Adesso posso anche dire che più nulla
sarà possibile, immobile a fissare
quel filare di fiori appassiti,
anche se invano spezzo il cerchio della solitudine
per allontanare il crepuscolo.
Inutile parlare quando accalcano
sconosciute cadenze:
altro viso ha l’amica che ripete con forza
l’improvvisa sembianza.
Ha il ventre portato all’infinito,
e nel momento
risveglia il tortuoso secondo delle occasioni
perché non oso percepire
la levità del respiro.
XI
Tutto è finito, ed il sorriso
non riesce a comporre gli ornamenti
civettuoli del tuo andare.
Rincorro qualche assurda storia
tra la finestra ed il soffitto,
tra le mura ormai ostili,
e ricordo
quando scrivevo per te versi gioiosi.
Ora forma dormiente
sei simbolo del nulla
strappata alle astrazioni in cui credevi
ed io soltanto piango quell’ultima immagine
che gira vorticando tra pareti.
Tengo stretto il pensiero tra le bende
per distinguere i fiori della morte
da ogni colore clandestino.
XII
Inutile urlare il tuo nome contro le pareti.

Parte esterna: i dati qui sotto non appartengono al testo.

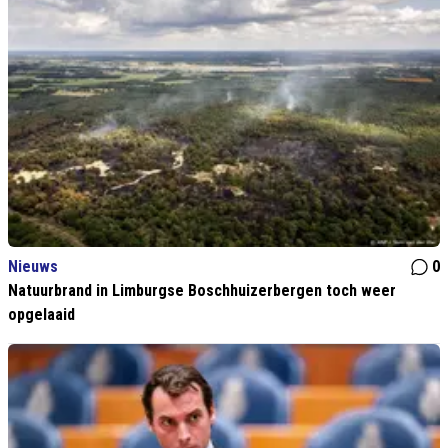
Nieuws
0
Natuurbrand in Limburgse Boschhuizerbergen toch weer
opgelaaid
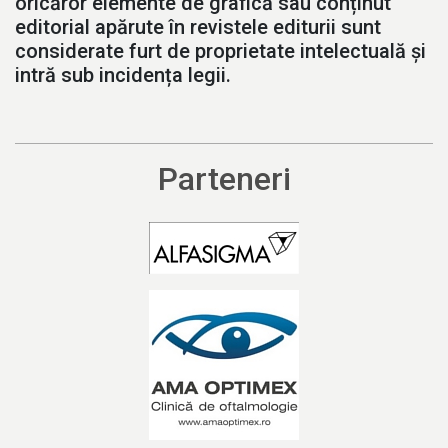
oricăror elemente de grafică sau conținut
editorial apărute în revistele editurii sunt
considerate furt de proprietate intelectuală și
intră sub incidența legii.
Parteneri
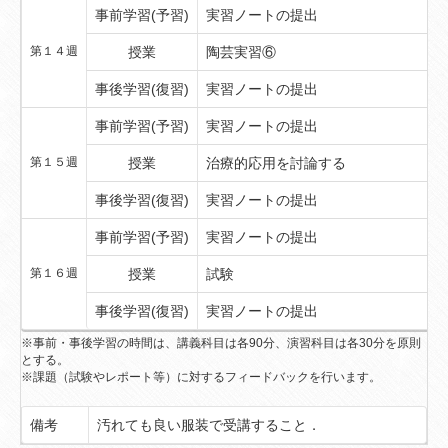
事前学習(予習)
実習ノートの提出
第１４週
授業
陶芸実習⑥
事後学習(復習)
実習ノートの提出
事前学習(予習)
実習ノートの提出
第１５週
授業
治療的応用を討論する
事後学習(復習)
実習ノートの提出
事前学習(予習)
実習ノートの提出
第１６週
授業
試験
事後学習(復習)
実習ノートの提出
※事前・事後学習の時間は、講義科目は各90分、演習科目は各30分を原則
とする。
※課題（試験やレポート等）に対するフィードバックを行います。
備考
汚れても良い服装で受講すること．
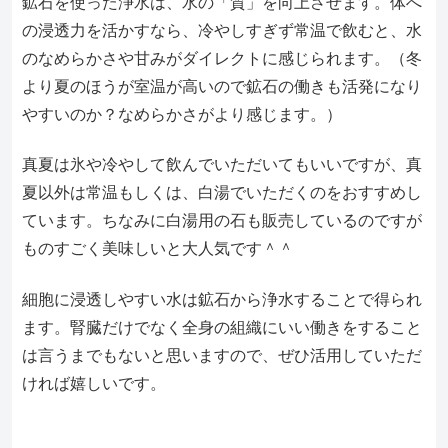
鉱石を使った浄水は、水の「質」を向上させます。体へ
の浸透力を活かすなら、冷やしすぎず常温で飲むと、水
のなめらかさや甘みがダイレクトに感じられます。（冬
より夏のほうが室温が高いので鉱石の働きも活発になり
やすいのか？なめらかさがより感じます。）
真夏は氷や冷やして飲んでいただいてもいいですが、真
夏以外は常温もしくは、白湯でいただくのをおすすめし
ています。ちなみに白湯用の石も販売しているのですが
ものすごく美味しいと大人気です＾＾
細胞に浸透しやすい水は鉱石から浄水することで得られ
ます。腎臓だけでなく全身の組織にいい働きをすること
は言うまでもないと思いますので、ぜひ活用していただ
ければ嬉しいです。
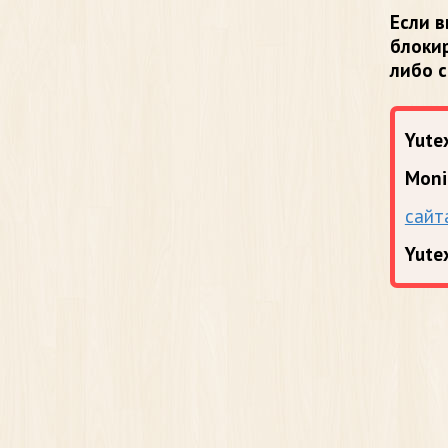
Если в
блоки
либо 
Yutex
Moni
сайт
Yute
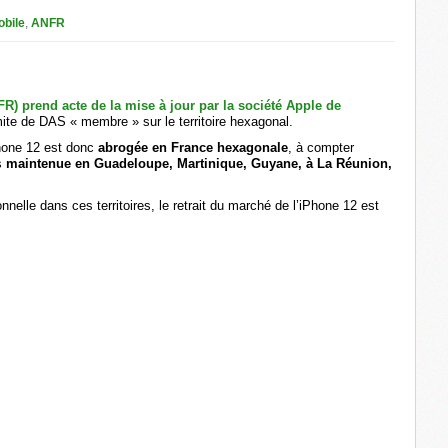
obile
,
ANFR
R) prend acte de la mise à jour par la société Apple de
imite de DAS « membre » sur le territoire hexagonal.
Phone 12 est donc
abrogée en France hexagonale
, à compter
s
maintenue en Guadeloupe, Martinique, Guyane, à La Réunion,
onnelle dans ces territoires, le retrait du marché de l’iPhone 12 est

Inutile urlare ed attendere:
non sei per me altro che l’eco
della mia voce, diventata roca,
delle mie lacrime sempre più cocenti,
del mio sguardo errabondo.
Anche la luce aveva un suono per noi,
ora è silenzio ove impazzisce il ricordo,
e il tempo ricompone memorie
roventi
mentre l’ombra si allontana.
XIII
Con la sabbia la pioggia perde azzurro
e l’angoscia è il suo colore,
stupisce per capelli sconosciuti
per una storia raccontata più volte.
Sotto l’unico cielo che più non splende
ricerco la tua stella , quasi magia
di un luccichio che riporti il tuo viso.
Le pieghe della pelle, che mostravi
con gli occhi socchiusi e col sorriso,
per giocare all’amore tra le vene
ed il mio polso, hanno segni corrotti.
Vorrei ignorare il mistero che ora ti circonda
l’impossibile vuoto che hai lasciato,
i piccoli spazi che la speranza annulla,
mentre anche i sogni
sono precipitati nel fango…
XIV
Il gioco dell’amore insegue i tempi
in cui strappammo allegramente il sesso,
tra le onde benigne del golfo.
Ora io piango
ricordi affannati, la foto che ti svela
tornita come il marmo,
l’acqua salsa,
il boccio della carne inappagata,
l’arcana derisione del tuo nudo.
Via con la testa a segnare confusioni,
mentre l’ambrosia piega il profilo
e l’azzurro si riposa tra le mani.
Ritorna agosto per smarrire leggere
vocali, imperfette, e la tua bocca
non ha più labbra per il controtempo.
Forse l’eternità gioca all’amore
per rincorrere inganni.
XV
Un docile rimorso ha la parola,
inerte,
che ritorna incosciente tra i fantasmi,
che scivola tra noi due, nell’ombra.
Ho colpa d’ogni tua impazienza.
Solo nel sogno posso immaginare che tu venga
a ripetere gesti , a blandire sudori ,
per non farmi sventrare dalle ire
e chiedere alle stanze perché te ne sei andata.
Un girotondo lento,
un tradirmi nell’ultimo abbraccio,
invece di sfuggire all’infinito.
XVI
Ti chiedo l’imperfetto di un sorriso
che inciderò al tuo ritorno,
improvviso,
ora che il corpo entra nel silenzio
per la cieca caduta,
catturato dalle tante rovine che la morte
imperterrita decide.
Sono le stesse dita del tremore:
come i volti di allora
si rinnovano preghiere nella mente.
Tu sei altrove, dove non posso anch’io
ed ho scomposto la sorte anche nel vuoto,
forse ad inganno dell’attimo tuo, ultimo,
inatteso.
Ora mi fingo un dubbio nel ricordo,
anche se il futuro lo abbiamo già divelto.
XVII
Sei tu il sapore di autunno, della stagione livida
che ti ghermì per sempre,
della tremenda immagine che imbruna con le tenebre.
Rifugio cieco nella notte
per avvolgere il mio grido in una nuvola
come canto inquieto.
Muta la speranza che nella imprudenza
ha chiuso ogni tremore, ogni sussurro,
per riproporre lingue infinite di vento.
Incrocio disattenti testimoni
per quel misto di eucalipto, quasi incandescente,
tra le mura di cemento ingiallito
e la salsedine che batte agli scogli
ove correvamo col tuo nastro al vento.
XVIII
D’improvviso continua il gioco dei gradini
e si assopisce il tempo delle piccole cose
così il rimpianto del sentiero che non ritroviamo
per sussurri e silenzi.
Lento intervallo del respiro
lento il passaggio imperdonabile:
qualcosa è sparita
o cessa d’esistere dentro la realtà.
Finzione
come lo spazio per essere in contraddizione.
E di nuovo m’avvince questo incanto:
una scrittura prediletta del possibile:
nelle tue mani affilate,
1a precedenza in cui t’avevo sognata
come t’avessi vista ieri, ma ora sei inganno
una collana d’ambra intorpidita
cercando di carpire ombre impazzite.